--- Directions ---
Sort through the data and copy the lines holding the word "number".

Structured page parsing data:
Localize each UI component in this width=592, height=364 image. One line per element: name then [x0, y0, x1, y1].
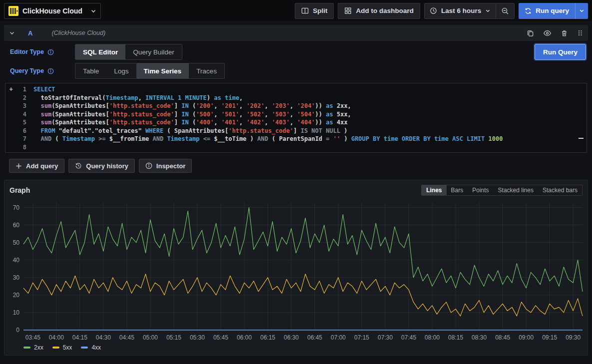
legend-color-pill — [52, 347, 59, 349]
code-line-3[interactable]: 3 sum(SpanAttributes['http.status_code']… — [5, 102, 587, 110]
sql-code-editor[interactable]: +1SELECT2 toStartOfInterval(Timestamp, I… — [5, 83, 587, 153]
query-type-label: Query Type — [10, 67, 44, 74]
legend-item-5xx[interactable]: 5xx — [52, 344, 72, 351]
editor-type-field-label: Editor Type — [4, 48, 75, 55]
code-line-5[interactable]: 5 sum(SpanAttributes['http.status_code']… — [5, 118, 587, 127]
graph-mode-bars[interactable]: Bars — [447, 185, 468, 195]
editor-type-row: Editor Type SQL EditorQuery Builder Run … — [4, 44, 588, 60]
x-tick-label: 05:15 — [166, 334, 181, 341]
query-type-option-table[interactable]: Table — [75, 63, 106, 78]
line-number: 4 — [16, 110, 26, 119]
code-line-4[interactable]: 4 sum(SpanAttributes['http.status_code']… — [5, 110, 587, 119]
graph-header: Graph LinesBarsPointsStacked linesStacke… — [9, 184, 583, 196]
run-query-button[interactable]: Run Query — [535, 44, 586, 60]
legend-label: 2xx — [34, 344, 43, 351]
chart-legend: 2xx5xx4xx — [9, 343, 583, 353]
query-type-row: Query Type TableLogsTime SeriesTraces — [4, 63, 588, 79]
x-tick-label: 09:15 — [542, 334, 557, 341]
query-type-option-time-series[interactable]: Time Series — [136, 63, 189, 78]
code-line-2[interactable]: 2 toStartOfInterval(Timestamp, INTERVAL … — [5, 94, 587, 102]
graph-mode-stacked-lines[interactable]: Stacked lines — [494, 185, 538, 195]
line-number: 1 — [16, 85, 26, 94]
graph-mode-toggle: LinesBarsPointsStacked linesStacked bars — [421, 185, 583, 196]
graph-mode-lines[interactable]: Lines — [422, 185, 446, 195]
legend-item-4xx[interactable]: 4xx — [81, 344, 101, 351]
split-button[interactable]: Split — [295, 3, 334, 19]
x-tick-label: 04:45 — [119, 334, 134, 341]
line-number: 2 — [16, 94, 26, 102]
code-line-6[interactable]: 6 FROM "default"."otel_traces" WHERE ( S… — [5, 127, 587, 135]
add-to-dashboard-button[interactable]: Add to dashboard — [338, 3, 420, 19]
drag-handle-icon[interactable] — [577, 29, 583, 36]
line-number: 6 — [16, 127, 26, 135]
run-query-split-button: Run query — [519, 3, 588, 19]
legend-color-pill — [23, 347, 30, 349]
x-tick-label: 09:00 — [519, 334, 534, 341]
gutter-spacer — [5, 102, 16, 110]
line-number: 8 — [16, 143, 26, 152]
line-number: 7 — [16, 135, 26, 143]
x-tick-label: 06:00 — [237, 334, 252, 341]
graph-panel: Graph LinesBarsPointsStacked linesStacke… — [4, 180, 588, 356]
x-tick-label: 07:45 — [401, 334, 416, 341]
info-circle-icon[interactable] — [47, 49, 54, 55]
x-tick-label: 06:30 — [284, 334, 299, 341]
hide-response-eye-icon[interactable] — [543, 29, 552, 37]
x-tick-label: 06:15 — [260, 334, 275, 341]
query-history-button[interactable]: Query history — [68, 159, 135, 173]
query-type-option-traces[interactable]: Traces — [189, 63, 224, 78]
editor-type-option-sql-editor[interactable]: SQL Editor — [75, 44, 125, 59]
query-datasource-hint: (ClickHouse Cloud) — [51, 29, 105, 36]
add-query-button[interactable]: Add query — [9, 159, 64, 173]
line-number: 5 — [16, 118, 26, 127]
code-line-7[interactable]: 7 AND ( Timestamp >= $__fromTime AND Tim… — [5, 135, 587, 143]
x-tick-label: 08:00 — [425, 334, 440, 341]
history-icon — [75, 162, 82, 169]
split-icon — [301, 7, 309, 14]
gutter-spacer — [5, 135, 16, 143]
y-tick-label: 20 — [13, 292, 20, 299]
x-tick-label: 03:45 — [25, 334, 40, 341]
graph-mode-points[interactable]: Points — [468, 185, 493, 195]
datasource-label: ClickHouse Cloud — [22, 7, 86, 15]
code-line-1[interactable]: +1SELECT — [5, 85, 587, 94]
clock-icon — [430, 7, 437, 14]
x-tick-label: 06:45 — [307, 334, 322, 341]
zoom-out-time-button[interactable] — [496, 3, 514, 18]
y-tick-label: 50 — [13, 239, 20, 246]
datasource-picker[interactable]: ClickHouse Cloud — [4, 3, 101, 19]
legend-item-2xx[interactable]: 2xx — [23, 344, 43, 351]
y-tick-label: 60 — [13, 222, 20, 229]
query-row-header[interactable]: A (ClickHouse Cloud) — [4, 25, 588, 41]
info-circle-icon[interactable] — [47, 68, 54, 74]
search-minus-icon — [501, 7, 509, 15]
gutter-spacer — [5, 127, 16, 135]
editor-type-option-query-builder[interactable]: Query Builder — [125, 44, 182, 59]
time-series-chart[interactable]: 01020304050607003:4504:0004:1504:3004:45… — [9, 196, 586, 343]
chevron-down-icon — [90, 8, 96, 14]
editor-cursor — [579, 138, 584, 139]
y-tick-label: 40 — [13, 257, 20, 264]
collapse-chevron-icon[interactable] — [9, 30, 15, 36]
query-type-option-logs[interactable]: Logs — [106, 63, 136, 78]
top-nav: ClickHouse Cloud Split Add to dashboard … — [0, 0, 592, 22]
inspector-button[interactable]: Inspector — [139, 159, 192, 173]
plus-icon — [15, 163, 22, 169]
x-tick-label: 08:45 — [495, 334, 510, 341]
y-tick-label: 30 — [13, 274, 20, 281]
run-query-nav-label: Run query — [536, 7, 569, 14]
copy-query-icon[interactable] — [527, 29, 534, 37]
run-query-nav-button[interactable]: Run query — [519, 3, 575, 19]
clickhouse-logo-icon — [8, 6, 18, 16]
run-query-dropdown-caret[interactable] — [575, 3, 588, 19]
time-range-picker[interactable]: Last 6 hours — [425, 3, 496, 18]
graph-mode-stacked-bars[interactable]: Stacked bars — [538, 185, 582, 195]
add-to-dashboard-label: Add to dashboard — [356, 7, 414, 14]
x-tick-label: 08:30 — [472, 334, 487, 341]
code-line-8[interactable]: 8 — [5, 143, 587, 152]
sync-icon — [525, 7, 532, 14]
add-query-label: Add query — [26, 162, 58, 170]
chevron-down-icon — [485, 8, 491, 13]
gutter-spacer — [5, 94, 16, 102]
remove-query-trash-icon[interactable] — [561, 29, 568, 37]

--- Written answer ---
line-number: 4 — [16, 110, 26, 119]
line-number: 1 — [16, 85, 26, 94]
line-number: 2 — [16, 94, 26, 102]
line-number: 6 — [16, 127, 26, 135]
line-number: 8 — [16, 143, 26, 152]
line-number: 7 — [16, 135, 26, 143]
line-number: 5 — [16, 118, 26, 127]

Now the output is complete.